An Immunophenotyping of Ovarian Cancer With Clinical and Immunological Significance

Immune checkpoint blockade (ICB), mainly anti-CTLA-4 and anti-PD-1/PD-L1 therapy, has showed promising clinical benefits in the treatment of some cancer types; however, its application in ovarian cancer is still in the primary stage. Immunophenotyping can help us understand the clinical characteristics and immune status of cancer, and thus benefit immunotherapy and personalized therapy. In this study, we clustered 907 ovarian cancer patients into three immune molecular subtypes (IMMSs) based on 48 genes. Expression data were downloaded from the Gene Expression Omnibus database. Unsupervised consensus clustering was used to identify IMMS. Clinical and immunological characteristics and gene expression patterns of different IMMS were compared, and associations between IMMS and tumor microenvironment immune types were explored. Three IMMSs with different clinical and immunological characteristics were identified, in which type I and II ovarian cancer patients were similar to each other.
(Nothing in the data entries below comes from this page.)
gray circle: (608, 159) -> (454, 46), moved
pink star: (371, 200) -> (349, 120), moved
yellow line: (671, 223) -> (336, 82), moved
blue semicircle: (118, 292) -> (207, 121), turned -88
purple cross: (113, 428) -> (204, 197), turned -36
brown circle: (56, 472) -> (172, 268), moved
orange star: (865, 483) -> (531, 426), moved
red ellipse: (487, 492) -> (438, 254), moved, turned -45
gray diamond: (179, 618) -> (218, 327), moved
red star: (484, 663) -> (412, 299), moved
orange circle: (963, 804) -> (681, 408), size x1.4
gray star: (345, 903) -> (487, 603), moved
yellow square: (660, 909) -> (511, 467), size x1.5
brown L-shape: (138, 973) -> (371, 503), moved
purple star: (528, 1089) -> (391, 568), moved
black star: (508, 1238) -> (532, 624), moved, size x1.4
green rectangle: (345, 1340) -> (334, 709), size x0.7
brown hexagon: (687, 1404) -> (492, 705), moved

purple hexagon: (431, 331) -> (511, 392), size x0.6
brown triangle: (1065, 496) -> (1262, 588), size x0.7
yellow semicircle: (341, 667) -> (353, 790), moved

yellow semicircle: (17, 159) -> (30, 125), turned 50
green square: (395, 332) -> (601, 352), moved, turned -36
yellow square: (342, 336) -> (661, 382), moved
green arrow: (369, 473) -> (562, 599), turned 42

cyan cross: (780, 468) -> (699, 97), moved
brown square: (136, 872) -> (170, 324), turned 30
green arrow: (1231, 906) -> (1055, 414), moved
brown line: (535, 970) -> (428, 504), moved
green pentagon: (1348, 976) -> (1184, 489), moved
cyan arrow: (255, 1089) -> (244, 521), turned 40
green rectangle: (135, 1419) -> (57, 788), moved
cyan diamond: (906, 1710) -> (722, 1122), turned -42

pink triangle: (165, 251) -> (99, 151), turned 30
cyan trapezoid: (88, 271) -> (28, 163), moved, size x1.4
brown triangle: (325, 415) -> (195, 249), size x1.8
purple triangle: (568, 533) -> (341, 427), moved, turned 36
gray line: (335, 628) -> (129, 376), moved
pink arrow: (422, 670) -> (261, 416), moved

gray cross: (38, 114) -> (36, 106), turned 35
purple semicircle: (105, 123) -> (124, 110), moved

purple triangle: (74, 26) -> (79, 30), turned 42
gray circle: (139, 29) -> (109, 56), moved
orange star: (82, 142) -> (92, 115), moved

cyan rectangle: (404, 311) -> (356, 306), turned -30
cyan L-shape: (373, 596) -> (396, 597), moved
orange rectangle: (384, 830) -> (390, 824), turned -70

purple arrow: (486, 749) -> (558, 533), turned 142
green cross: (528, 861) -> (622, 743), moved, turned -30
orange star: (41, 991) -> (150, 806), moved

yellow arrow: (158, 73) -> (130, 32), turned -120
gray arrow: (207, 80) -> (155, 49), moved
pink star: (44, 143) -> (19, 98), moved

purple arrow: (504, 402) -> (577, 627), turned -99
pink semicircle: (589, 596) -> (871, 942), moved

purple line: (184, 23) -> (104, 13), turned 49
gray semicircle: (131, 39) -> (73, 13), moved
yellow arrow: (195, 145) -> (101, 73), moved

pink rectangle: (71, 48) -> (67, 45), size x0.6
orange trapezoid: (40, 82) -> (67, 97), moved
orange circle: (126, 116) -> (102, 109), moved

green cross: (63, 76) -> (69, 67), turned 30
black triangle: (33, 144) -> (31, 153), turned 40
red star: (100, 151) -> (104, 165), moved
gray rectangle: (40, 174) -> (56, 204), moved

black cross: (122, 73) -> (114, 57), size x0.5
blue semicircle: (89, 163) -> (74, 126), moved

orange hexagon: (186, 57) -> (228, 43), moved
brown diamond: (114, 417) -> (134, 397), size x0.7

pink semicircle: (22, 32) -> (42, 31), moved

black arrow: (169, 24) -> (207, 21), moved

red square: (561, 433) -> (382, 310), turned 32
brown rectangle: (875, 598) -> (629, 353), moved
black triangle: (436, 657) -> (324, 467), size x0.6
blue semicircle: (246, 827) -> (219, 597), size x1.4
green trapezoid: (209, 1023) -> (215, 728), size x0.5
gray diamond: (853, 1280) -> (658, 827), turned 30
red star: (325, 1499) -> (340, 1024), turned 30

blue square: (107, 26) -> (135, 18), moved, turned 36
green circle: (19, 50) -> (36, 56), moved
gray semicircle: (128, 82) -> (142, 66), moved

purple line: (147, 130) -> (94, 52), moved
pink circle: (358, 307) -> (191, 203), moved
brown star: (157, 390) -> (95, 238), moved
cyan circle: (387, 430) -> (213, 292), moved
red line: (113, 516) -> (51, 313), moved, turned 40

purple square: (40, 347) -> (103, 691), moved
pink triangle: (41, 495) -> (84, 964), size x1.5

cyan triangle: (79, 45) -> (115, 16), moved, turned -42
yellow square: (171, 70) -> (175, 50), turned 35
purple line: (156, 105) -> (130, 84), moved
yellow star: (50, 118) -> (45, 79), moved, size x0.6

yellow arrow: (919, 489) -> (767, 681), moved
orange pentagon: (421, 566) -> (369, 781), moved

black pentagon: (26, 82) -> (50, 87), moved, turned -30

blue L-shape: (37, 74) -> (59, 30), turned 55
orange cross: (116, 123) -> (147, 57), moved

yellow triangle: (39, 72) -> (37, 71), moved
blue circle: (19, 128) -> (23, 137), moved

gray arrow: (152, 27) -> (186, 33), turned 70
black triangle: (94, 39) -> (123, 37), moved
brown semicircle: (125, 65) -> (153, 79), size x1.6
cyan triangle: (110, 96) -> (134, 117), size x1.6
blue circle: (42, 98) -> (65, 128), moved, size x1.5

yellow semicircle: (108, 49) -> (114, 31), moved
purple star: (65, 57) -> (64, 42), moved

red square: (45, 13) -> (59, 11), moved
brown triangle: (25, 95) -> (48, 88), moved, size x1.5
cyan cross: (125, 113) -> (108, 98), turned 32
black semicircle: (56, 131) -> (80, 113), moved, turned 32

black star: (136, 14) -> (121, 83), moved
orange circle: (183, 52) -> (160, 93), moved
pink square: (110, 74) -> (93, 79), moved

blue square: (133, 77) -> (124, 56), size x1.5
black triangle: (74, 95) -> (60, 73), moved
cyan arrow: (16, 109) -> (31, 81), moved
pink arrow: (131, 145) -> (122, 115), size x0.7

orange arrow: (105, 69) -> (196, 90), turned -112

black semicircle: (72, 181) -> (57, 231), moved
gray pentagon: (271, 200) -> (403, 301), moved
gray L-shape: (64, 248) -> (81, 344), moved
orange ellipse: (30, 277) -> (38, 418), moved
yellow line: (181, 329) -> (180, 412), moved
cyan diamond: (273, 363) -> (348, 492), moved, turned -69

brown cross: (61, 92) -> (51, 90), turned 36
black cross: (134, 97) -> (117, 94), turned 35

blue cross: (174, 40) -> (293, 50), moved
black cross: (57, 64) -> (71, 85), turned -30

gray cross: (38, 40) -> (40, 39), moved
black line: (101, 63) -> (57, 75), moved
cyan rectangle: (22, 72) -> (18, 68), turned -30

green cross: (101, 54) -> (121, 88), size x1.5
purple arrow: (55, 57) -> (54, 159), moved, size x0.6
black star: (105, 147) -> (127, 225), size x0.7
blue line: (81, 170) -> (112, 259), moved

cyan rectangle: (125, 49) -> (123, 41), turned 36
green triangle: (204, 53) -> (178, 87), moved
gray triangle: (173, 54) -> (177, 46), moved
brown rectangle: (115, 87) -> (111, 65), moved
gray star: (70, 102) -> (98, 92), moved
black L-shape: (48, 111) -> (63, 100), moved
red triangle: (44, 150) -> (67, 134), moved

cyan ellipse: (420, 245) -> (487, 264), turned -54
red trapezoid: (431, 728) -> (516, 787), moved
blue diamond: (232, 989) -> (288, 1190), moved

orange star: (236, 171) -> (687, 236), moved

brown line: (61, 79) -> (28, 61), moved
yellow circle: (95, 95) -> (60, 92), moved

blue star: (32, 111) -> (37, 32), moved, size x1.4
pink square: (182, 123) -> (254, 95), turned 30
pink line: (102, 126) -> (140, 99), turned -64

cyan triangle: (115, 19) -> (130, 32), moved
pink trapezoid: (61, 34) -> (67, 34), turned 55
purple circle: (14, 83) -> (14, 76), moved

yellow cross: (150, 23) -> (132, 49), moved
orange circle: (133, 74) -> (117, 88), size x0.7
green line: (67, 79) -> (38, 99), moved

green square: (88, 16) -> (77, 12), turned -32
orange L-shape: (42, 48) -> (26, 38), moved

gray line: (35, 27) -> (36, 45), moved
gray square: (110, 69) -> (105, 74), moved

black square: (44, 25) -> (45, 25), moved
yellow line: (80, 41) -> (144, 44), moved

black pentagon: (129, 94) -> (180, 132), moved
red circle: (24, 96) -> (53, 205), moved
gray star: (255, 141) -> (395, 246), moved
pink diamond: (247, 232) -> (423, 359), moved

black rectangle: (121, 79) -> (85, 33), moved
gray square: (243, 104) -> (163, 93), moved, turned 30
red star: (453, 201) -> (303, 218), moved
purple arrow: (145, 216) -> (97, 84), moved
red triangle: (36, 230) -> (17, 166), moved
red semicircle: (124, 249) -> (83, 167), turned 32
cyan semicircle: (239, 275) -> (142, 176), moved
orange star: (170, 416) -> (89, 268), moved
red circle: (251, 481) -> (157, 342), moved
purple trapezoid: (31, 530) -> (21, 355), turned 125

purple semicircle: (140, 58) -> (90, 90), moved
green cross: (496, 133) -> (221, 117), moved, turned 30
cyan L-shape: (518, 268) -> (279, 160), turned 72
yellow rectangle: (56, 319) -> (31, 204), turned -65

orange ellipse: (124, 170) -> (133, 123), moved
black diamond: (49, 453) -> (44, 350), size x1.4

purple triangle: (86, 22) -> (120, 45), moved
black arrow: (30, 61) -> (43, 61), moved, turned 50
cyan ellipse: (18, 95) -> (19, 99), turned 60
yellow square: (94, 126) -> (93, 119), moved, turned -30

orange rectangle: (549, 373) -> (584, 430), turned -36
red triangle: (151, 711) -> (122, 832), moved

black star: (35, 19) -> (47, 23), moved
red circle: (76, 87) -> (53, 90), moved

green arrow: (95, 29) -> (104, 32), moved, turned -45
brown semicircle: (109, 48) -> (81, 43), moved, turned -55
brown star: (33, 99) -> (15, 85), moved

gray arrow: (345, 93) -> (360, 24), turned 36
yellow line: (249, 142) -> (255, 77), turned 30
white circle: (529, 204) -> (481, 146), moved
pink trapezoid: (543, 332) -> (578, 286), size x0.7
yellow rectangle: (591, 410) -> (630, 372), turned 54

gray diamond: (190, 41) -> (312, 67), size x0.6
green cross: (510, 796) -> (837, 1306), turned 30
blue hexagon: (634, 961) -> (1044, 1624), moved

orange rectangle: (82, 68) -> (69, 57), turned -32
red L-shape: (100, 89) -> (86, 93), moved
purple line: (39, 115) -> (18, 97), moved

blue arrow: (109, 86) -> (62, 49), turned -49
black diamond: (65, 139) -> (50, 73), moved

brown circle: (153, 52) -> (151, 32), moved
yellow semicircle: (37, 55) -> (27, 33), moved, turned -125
There were more serous and low-grade tumors in type I and II ovarian cancer. IMMS was associated with disease-free survival before and after adjusting for clinical characteristics and ICB-related genes. Among the differentially expressed genes identified in our study, about 90% (25/28) were highly expressed in type I and II ovarian cancer. Genes related to ICB (CTLA-4, PD-L1, and PD-L2) and cytotoxic lymphocytes (CD8A, GZMA, and PRF1) were all highly expressed in type I and II ovarian cancer. Patients with type I and II ovarian cancer may be more sensitive to anti-CTLA-4 therapy, anti-PD-1/PD-L1 therapy, and a combination of immunotherapies. In contrast, patients with type III ovarian cancer may be insensitive to these treatments and require new therapies.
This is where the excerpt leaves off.